(Description of the task): Lines with the word "purple" are the answer; copy each of them from the data below.

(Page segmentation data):
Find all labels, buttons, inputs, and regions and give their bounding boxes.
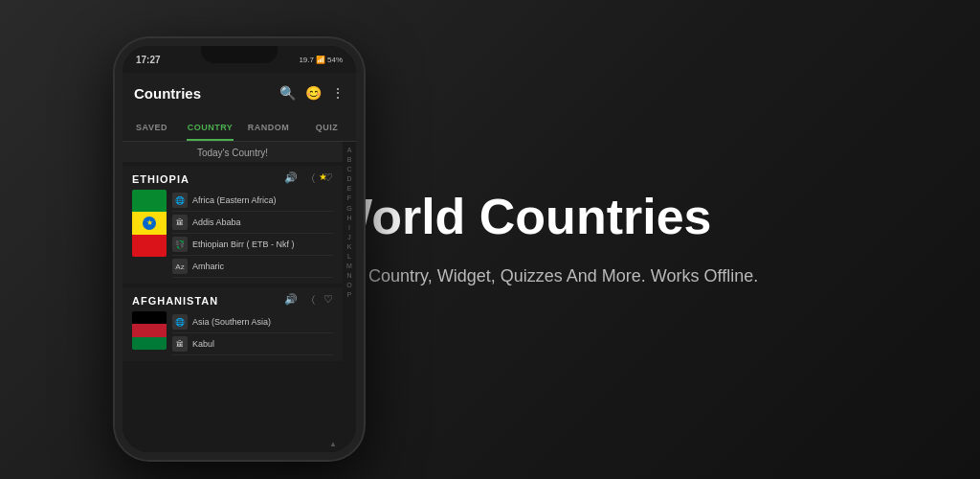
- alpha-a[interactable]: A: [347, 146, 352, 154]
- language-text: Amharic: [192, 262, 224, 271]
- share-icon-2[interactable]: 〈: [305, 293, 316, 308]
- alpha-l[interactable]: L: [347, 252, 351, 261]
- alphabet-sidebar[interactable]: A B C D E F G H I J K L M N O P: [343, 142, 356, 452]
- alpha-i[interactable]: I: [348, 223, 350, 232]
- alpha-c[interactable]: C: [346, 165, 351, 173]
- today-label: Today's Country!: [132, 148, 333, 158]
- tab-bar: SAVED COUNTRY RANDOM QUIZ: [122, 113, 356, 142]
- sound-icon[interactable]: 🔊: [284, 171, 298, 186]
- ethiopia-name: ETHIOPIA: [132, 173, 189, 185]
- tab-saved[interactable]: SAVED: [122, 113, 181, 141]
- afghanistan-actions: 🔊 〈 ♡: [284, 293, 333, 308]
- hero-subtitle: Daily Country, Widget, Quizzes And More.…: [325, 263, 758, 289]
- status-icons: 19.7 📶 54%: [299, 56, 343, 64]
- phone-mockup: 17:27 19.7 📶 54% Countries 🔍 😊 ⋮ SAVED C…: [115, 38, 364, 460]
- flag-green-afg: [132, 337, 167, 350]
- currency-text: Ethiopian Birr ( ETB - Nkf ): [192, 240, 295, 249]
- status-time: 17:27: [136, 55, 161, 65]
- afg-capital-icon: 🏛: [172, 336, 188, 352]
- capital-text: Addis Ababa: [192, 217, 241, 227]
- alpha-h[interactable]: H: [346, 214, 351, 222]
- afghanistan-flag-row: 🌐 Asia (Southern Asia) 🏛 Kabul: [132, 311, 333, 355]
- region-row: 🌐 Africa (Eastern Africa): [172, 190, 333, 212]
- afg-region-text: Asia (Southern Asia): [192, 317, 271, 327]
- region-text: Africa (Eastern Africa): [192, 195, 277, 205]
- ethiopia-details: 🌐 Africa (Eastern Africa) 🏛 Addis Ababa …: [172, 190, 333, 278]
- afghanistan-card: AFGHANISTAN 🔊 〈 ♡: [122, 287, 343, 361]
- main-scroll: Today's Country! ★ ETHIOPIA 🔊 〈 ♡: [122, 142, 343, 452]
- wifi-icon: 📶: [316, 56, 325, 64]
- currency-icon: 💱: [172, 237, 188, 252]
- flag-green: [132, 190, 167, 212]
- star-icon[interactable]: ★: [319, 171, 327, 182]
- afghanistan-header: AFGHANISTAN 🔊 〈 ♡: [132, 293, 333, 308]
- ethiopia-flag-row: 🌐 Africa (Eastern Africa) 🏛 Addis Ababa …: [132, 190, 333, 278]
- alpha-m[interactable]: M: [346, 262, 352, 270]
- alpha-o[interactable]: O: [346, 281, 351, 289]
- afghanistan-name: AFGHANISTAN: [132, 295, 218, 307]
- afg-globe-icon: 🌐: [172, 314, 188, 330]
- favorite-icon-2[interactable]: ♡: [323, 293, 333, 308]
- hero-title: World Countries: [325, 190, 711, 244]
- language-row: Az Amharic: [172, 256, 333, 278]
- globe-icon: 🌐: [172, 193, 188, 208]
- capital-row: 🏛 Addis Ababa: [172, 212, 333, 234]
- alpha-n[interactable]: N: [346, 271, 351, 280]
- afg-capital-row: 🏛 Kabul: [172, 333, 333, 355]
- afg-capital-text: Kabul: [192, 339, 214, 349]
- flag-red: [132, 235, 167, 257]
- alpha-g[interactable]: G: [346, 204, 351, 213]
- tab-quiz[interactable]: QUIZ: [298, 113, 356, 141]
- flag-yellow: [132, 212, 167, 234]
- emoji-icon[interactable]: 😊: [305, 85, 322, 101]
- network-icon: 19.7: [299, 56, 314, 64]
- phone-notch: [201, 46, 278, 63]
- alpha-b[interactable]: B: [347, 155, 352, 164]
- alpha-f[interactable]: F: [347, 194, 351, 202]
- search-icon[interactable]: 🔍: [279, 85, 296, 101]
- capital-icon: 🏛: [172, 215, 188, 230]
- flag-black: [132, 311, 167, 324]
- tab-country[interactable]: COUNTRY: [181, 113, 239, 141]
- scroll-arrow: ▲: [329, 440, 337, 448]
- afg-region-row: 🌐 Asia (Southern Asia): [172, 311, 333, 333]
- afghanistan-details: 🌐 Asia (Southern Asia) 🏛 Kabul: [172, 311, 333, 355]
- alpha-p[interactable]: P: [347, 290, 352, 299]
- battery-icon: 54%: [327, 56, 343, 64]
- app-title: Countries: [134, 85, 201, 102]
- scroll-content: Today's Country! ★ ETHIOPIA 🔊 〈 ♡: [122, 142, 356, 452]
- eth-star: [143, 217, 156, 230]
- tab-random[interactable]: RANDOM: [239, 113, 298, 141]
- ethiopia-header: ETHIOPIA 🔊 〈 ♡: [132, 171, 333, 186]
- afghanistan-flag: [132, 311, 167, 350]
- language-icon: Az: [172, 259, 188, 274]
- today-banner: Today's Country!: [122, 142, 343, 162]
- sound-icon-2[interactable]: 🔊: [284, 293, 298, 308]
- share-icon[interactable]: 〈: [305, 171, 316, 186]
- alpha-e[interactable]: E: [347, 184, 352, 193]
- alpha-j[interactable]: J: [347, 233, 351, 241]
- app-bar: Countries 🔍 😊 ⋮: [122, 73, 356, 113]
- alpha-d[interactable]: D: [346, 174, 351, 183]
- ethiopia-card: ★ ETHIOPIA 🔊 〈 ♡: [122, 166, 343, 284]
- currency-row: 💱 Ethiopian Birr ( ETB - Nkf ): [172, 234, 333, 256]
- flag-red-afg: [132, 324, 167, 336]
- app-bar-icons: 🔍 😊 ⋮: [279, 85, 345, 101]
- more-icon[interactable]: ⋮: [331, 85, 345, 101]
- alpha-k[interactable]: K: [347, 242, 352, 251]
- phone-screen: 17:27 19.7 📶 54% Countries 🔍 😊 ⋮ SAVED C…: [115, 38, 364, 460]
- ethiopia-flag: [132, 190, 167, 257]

--

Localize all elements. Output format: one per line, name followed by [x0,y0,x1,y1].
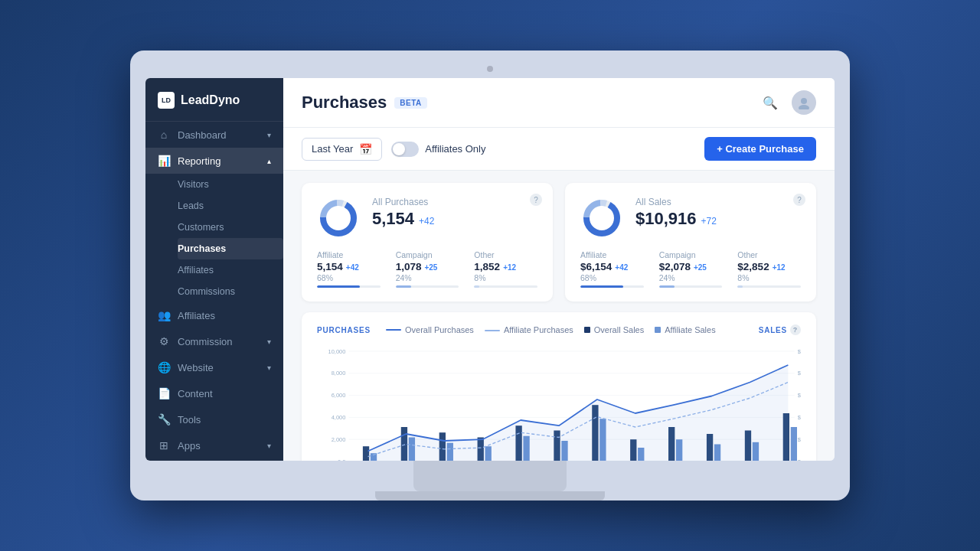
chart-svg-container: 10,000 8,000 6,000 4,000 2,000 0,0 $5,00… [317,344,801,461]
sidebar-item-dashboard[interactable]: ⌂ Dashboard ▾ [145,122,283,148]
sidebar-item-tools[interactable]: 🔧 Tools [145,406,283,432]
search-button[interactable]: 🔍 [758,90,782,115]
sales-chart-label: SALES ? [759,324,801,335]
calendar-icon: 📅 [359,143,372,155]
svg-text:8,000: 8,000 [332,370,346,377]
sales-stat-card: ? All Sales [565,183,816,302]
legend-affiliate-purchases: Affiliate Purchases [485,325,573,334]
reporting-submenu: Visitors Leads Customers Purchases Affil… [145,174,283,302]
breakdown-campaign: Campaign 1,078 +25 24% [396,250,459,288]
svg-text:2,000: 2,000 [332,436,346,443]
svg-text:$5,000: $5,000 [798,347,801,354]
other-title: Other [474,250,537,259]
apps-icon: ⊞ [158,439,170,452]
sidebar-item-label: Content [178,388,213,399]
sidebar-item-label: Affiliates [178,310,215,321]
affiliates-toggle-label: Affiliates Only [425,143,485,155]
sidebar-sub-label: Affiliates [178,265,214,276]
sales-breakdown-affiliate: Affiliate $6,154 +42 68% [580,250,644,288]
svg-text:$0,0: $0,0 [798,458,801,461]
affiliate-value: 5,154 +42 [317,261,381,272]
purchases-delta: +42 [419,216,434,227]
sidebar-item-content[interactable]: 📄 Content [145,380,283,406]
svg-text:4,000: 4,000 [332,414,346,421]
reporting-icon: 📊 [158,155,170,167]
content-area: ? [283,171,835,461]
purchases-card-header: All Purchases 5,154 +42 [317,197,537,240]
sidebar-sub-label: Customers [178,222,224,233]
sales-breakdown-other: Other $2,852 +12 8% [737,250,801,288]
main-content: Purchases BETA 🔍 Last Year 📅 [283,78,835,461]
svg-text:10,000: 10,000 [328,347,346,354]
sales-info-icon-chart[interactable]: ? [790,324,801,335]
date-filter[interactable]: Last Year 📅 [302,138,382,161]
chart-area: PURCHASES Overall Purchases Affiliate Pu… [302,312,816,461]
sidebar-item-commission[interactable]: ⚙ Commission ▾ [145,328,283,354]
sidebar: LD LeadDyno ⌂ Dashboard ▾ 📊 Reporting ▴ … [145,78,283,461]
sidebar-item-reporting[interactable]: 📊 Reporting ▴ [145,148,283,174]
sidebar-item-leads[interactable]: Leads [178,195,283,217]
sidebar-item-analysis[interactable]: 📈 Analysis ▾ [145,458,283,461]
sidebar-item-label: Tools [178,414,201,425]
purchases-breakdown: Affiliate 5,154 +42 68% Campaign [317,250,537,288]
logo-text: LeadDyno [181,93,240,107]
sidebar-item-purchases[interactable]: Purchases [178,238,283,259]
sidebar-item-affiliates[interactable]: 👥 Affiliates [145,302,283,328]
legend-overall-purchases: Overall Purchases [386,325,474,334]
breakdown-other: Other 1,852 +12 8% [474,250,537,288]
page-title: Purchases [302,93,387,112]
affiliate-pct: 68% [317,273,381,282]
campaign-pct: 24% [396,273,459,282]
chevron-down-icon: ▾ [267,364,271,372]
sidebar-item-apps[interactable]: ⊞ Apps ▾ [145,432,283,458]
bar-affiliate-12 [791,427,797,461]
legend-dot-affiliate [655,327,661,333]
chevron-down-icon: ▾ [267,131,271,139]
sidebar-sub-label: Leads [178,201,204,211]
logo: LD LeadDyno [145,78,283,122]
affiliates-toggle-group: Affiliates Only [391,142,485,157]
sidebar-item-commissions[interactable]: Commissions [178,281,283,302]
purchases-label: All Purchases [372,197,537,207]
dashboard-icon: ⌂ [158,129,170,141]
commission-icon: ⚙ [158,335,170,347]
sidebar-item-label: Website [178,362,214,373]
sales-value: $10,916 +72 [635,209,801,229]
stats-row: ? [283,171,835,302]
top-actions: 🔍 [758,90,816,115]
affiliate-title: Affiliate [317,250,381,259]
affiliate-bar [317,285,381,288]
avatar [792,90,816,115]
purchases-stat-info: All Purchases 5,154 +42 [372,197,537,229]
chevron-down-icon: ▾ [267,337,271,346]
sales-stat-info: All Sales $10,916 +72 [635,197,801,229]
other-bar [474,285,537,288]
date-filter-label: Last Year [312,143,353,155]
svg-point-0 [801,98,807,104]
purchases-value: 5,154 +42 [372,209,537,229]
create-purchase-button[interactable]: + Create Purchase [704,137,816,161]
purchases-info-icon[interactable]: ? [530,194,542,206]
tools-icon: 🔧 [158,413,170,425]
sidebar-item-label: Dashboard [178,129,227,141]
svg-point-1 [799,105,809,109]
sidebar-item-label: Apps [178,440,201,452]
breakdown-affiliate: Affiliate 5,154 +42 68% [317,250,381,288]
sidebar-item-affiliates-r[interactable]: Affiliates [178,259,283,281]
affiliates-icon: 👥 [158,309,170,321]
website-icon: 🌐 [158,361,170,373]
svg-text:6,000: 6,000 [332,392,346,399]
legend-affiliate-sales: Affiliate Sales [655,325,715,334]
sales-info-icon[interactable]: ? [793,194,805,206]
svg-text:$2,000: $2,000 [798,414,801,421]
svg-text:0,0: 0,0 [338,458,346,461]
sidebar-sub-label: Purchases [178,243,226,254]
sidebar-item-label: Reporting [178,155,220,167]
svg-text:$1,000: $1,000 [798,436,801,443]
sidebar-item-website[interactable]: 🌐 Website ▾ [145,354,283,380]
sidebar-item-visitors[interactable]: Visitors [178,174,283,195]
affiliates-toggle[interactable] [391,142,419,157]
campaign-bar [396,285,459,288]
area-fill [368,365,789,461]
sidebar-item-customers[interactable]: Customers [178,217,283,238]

...

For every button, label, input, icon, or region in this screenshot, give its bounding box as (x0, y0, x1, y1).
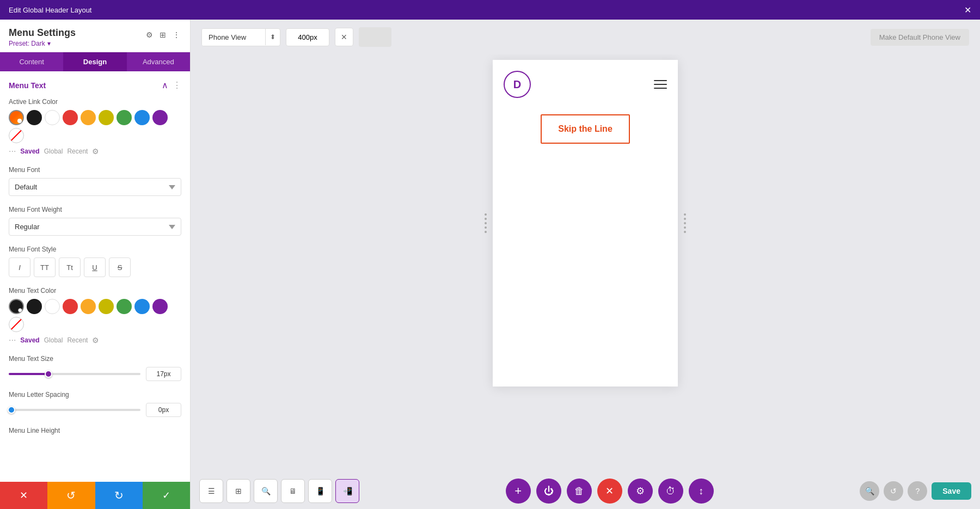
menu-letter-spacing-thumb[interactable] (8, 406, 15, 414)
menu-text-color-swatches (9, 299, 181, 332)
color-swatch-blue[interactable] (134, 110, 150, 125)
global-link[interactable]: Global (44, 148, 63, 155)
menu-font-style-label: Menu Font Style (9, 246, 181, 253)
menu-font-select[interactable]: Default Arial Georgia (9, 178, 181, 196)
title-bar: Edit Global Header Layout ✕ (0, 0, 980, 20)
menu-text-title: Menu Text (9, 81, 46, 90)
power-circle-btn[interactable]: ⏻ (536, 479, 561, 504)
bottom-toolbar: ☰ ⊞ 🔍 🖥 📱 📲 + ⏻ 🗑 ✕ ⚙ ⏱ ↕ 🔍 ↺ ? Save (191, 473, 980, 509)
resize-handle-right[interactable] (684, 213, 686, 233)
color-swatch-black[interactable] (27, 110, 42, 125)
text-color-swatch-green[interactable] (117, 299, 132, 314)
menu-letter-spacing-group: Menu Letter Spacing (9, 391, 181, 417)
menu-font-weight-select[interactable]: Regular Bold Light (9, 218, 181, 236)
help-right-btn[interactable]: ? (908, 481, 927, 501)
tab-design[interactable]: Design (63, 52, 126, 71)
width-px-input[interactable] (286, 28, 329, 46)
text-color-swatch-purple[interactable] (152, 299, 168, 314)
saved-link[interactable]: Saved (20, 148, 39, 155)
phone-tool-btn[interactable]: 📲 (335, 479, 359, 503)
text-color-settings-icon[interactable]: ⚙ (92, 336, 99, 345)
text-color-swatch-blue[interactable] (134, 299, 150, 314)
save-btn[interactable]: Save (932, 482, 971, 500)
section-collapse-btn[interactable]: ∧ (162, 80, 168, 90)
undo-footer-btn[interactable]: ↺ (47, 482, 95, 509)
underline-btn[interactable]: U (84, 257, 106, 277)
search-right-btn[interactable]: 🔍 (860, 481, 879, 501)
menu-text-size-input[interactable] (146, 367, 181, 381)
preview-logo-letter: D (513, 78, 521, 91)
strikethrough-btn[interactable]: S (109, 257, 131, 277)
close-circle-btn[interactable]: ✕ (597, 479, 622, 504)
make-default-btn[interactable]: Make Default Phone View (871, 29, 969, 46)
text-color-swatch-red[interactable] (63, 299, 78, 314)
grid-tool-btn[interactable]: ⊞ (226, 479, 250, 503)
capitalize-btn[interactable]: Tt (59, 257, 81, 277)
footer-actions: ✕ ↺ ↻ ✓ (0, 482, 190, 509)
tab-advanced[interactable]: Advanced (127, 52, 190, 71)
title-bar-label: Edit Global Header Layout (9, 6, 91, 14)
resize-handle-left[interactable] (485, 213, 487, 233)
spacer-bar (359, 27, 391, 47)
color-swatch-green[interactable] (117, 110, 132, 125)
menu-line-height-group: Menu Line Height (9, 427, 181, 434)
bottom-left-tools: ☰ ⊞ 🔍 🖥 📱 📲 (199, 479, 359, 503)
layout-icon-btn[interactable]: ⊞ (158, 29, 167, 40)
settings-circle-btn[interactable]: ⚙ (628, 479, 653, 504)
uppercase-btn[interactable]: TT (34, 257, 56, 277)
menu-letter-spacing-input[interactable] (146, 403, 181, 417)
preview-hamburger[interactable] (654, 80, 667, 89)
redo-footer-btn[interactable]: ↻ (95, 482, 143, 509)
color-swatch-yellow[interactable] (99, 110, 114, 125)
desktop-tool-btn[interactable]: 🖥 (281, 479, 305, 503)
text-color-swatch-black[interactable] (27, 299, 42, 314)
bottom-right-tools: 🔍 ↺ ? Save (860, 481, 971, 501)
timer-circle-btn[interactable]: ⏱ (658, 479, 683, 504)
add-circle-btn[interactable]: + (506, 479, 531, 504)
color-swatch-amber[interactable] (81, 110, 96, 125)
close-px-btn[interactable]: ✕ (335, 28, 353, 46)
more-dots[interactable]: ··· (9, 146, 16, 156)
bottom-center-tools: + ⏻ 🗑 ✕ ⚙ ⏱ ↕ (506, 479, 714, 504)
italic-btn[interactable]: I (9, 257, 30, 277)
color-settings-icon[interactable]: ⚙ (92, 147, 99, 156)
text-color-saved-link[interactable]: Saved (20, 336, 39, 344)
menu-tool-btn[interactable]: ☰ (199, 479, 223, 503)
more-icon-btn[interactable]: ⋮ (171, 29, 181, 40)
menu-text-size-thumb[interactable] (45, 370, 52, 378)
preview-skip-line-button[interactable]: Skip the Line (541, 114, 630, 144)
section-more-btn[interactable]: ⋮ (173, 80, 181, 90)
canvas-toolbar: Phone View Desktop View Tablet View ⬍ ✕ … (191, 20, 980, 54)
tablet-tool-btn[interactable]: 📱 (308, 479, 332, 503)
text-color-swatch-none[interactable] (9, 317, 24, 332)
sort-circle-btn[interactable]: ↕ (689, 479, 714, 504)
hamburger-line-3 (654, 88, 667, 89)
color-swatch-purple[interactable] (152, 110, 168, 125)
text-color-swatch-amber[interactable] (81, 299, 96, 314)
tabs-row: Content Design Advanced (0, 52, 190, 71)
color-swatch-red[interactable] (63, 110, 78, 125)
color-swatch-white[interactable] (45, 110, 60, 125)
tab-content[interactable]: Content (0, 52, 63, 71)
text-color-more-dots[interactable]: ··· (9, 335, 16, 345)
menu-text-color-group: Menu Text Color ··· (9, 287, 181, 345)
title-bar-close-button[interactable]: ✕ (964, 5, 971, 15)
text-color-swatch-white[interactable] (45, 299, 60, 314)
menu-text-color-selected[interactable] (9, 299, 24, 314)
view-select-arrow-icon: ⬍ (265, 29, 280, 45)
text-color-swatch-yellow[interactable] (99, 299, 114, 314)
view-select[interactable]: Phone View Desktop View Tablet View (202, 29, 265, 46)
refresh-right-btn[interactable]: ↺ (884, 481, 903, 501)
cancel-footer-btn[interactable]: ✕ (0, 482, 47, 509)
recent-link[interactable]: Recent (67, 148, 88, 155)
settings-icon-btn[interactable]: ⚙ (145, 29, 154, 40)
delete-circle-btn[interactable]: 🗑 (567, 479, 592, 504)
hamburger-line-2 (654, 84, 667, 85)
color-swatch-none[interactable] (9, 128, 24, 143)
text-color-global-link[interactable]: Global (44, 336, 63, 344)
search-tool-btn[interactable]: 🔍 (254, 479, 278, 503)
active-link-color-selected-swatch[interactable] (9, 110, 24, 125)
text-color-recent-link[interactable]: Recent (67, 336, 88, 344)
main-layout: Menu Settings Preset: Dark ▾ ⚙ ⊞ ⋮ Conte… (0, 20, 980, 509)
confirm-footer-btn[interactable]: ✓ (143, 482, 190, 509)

(Response to this task):
text-color-swatch-purple[interactable] (152, 299, 168, 314)
color-swatch-purple[interactable] (152, 110, 168, 125)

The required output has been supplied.